Member of the Illinois Senate from the 3 district
- In office 1942–1955

Personal details
- Born: February 6, 1895
- Died: December 27, 1962 (aged 67)
- Party: Republican (1895-1938) Democrat (1938-1962)
- Spouse: Odessa Ireland
- Alma mater: Northwestern University Pritzker School of Law
- Occupation: Lawyer
- Profession: Politician

= Christopher C. Wimbish =

American lawyer and politician

Christopher Columbus Wimbish, Jr. (February 6, 1895 - December 27, 1962) was an American lawyer and politician. He served in the Illinois State Senate from 1942 through 1955. He was a Democrat.

==Early life and education==

Wimbish was born in 1895 in Atlanta, Georgia. His parents were educator Maggie Baker Wimbish and politician Christopher C. Wimbish Sr. Wimbish Sr. was a Republican. Wimbish Jr. attended Houston Street Public School. Wimbish attended Atlanta University. In 1914, he graduated from Howard University. Wimbish then return to Atlanta and was involved with the life insurance business.

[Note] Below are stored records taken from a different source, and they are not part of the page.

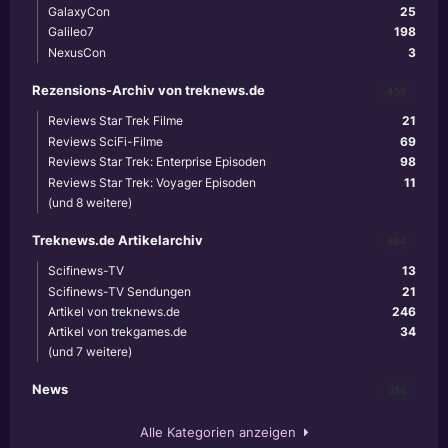
GalaxyCon
25
Galileo7
198
NexusCon
3
Rezensions-Archiv von treknews.de
459
Reviews Star Trek Filme
21
Reviews SciFi-Filme
69
Reviews Star Trek: Enterprise Episoden
98
Reviews Star Trek: Voyager Episoden
11
(und 8 weitere)
Treknews.de Artikelarchiv
894
Scifinews-TV
13
Scifinews-TV Sendungen
21
Artikel von treknews.de
246
Artikel von trekgames.de
34
(und 7 weitere)
News
356
Alle Kategorien anzeigen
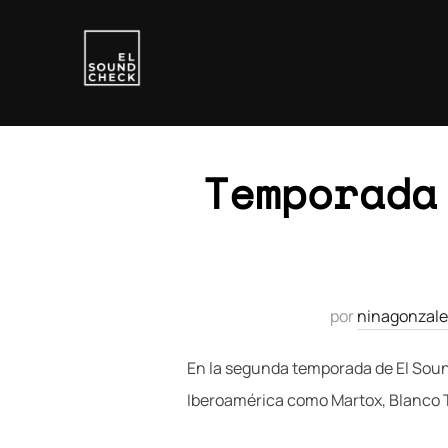
Temporada
por
ninagonzal
En la segunda temporada de El Sound
Iberoamérica como Martox, Blanco T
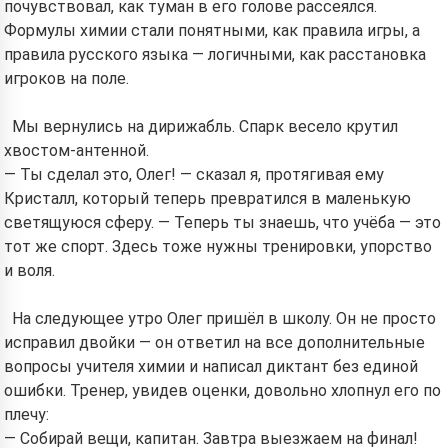
почувствовал, как туман в его голове рассеялся.
Формулы химии стали понятными, как правила игры, а
правила русского языка — логичными, как расстановка
игроков на поле.
Мы вернулись на дирижабль. Спарк весело крутил
хвостом-антенной.
— Ты сделал это, Олег! — сказал я, протягивая ему
Кристалл, который теперь превратился в маленькую
светящуюся сферу. — Теперь ты знаешь, что учёба — это
тот же спорт. Здесь тоже нужны тренировки, упорство
и воля.
На следующее утро Олег пришёл в школу. Он не просто
исправил двойки — он ответил на все дополнительные
вопросы учителя химии и написал диктант без единой
ошибки. Тренер, увидев оценки, довольно хлопнул его по
плечу:
— Собирай вещи, капитан. Завтра выезжаем на финал!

He volunteered to serve in the United States Army during World War I in 1917. He served as a first lieutenant at Camp Funston, Kansas, and in France with the 366th Brigade of the 92nd Division. The African-American 336th Brigade saw action in Argonne Forest, Lorraine and
Alsace. After the Armistice of 11 November 1918, Wimbish spent time in France for three months and then returned home to the United States aboard the in February 1919. He was honorably discharged two months later in April 1919. After the war, he moved to Philadelphia and bought a theater called the Idle Hour Theater. He owned it until 1923.

==Career and life==

After selling the theater, Wimbish moved to Chicago Illinois. He graduated from the Northwestern University Pritzker School of Law in 1925. He was worked at the law firm Temple, Wimbish, and McLendon. During his legal career, he was involved in criminal, property, and civil rights law. In 1927, he became an Illinois assistant state's attorney. He left that position in 1931. In 1940, he worked for the City of Chicago as assistant corporation counsel. He left that position in 1941. Wimbish also served as an assistant to a Chief Justice of the Chicago Municipal Court.

Wimbish married Chicago Public Schools teacher Odessa Ireland.

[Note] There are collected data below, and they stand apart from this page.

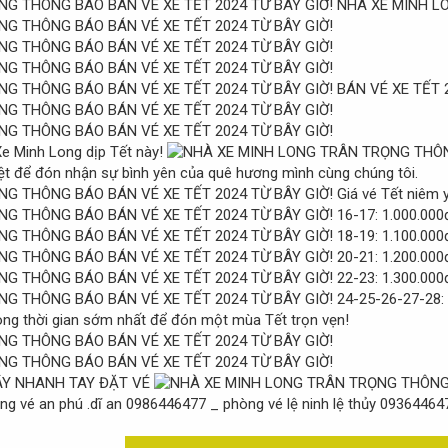
NHÀ XE MINH L
BÁN VÉ XE TẾT 2
Xe Minh Long dịp Tết này!
ệt để đón nhận sự bình yên của quê hương mình cùng chúng tôi.
Giá vé Tết niêm 
16-17: 1.000.000
18-19: 1.100.000
20-21: 1.200.000
22-23: 1.300.000
24-25-26-27-28: 
ng thời gian sớm nhất để đón một mùa Tết trọn vẹn!
ÃY NHANH TAY ĐẶT VÉ
hòng vé an phú .dĩ an 0986446477 _ phòng vé lệ ninh lệ thủy 09364464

===Illinois State Senate===

In the late 1930s, Wimbish left the Republican Party and became a Democrat. In 1938, sought the Democratic nomination for the Illinois State Senate. He failed. In 1942, he tried again, and with strong support from the Democratic Party, he became a state senator. He represented the third district. He was re-elected twice, serving until 1955. He lost party support after a conflict with William L. Dawson and was not offered the 1954 nomination by the Democrats.
During his tenure as a senator, he sponsored a bill called Fair Employment Practices. This was his biggest political achievement and one he considered most important. The bill passed in 1961. He gave speeches about racial discrimination, criminal confessions, voting rights and military service.

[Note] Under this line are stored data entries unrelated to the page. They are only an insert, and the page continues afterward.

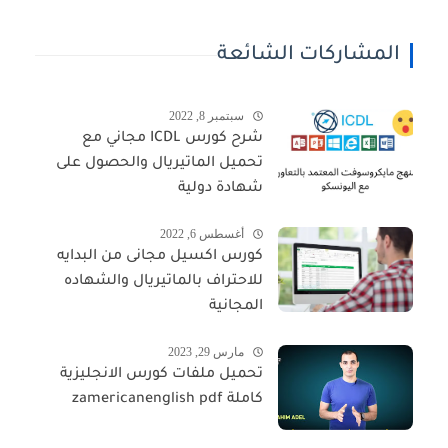
المشاركات الشائعة
سبتمبر 8, 2022
شرح كورس ICDL مجاني مع
تحميل الماتيريال والحصول على
شهادة دولية
أغسطس 6, 2022
كورس اكسيل مجانى من البدايه
للاحتراف بالماتيريال والشهاده
المجانية
مارس 29, 2023
تحميل ملفات كورس الانجليزية
كاملة zamericanenglish pdf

Wimbish was a member of the National Colored Democratic Association and president of the United Colored Democratic Association of Illinois. As of 1953, he was the only Black person to serve in the state senate. Chicago Tribune columnist George Tagge called Wimbish "one of the best liked members of the legislature."

==Later life and legacy==

In 1958, he ran for Trustee of the Chicago Sanitary District. He regained Democratic Party backing after the quarrel with William L. Dawson in 1954 and won the trustee election. He served in the position until his death in 1962. Wimbish and his wife lived in the Bronzeville neighborhood, before moving to the Kenwood neighborhood.

Wimbish was a member of the NAACP, Disabled American Veterans, the YMCA, the Royal Coterie of Snakes, the American Legion, the Original Forty Club, and Alpha Phi Alpha. Wimbish was Catholic and a member of the Corpus Christi Catholic Church in Bronzeville.

Wimbish died at his home in Kenwood, Chicago in 1962. He was buried in Oakland Cemetery in Atlanta, Georgia. Upon his death, the Chicago Tribune called him "a leader of the Chicago Negro community."

His papers are held in the collection of the Chicago History Museum.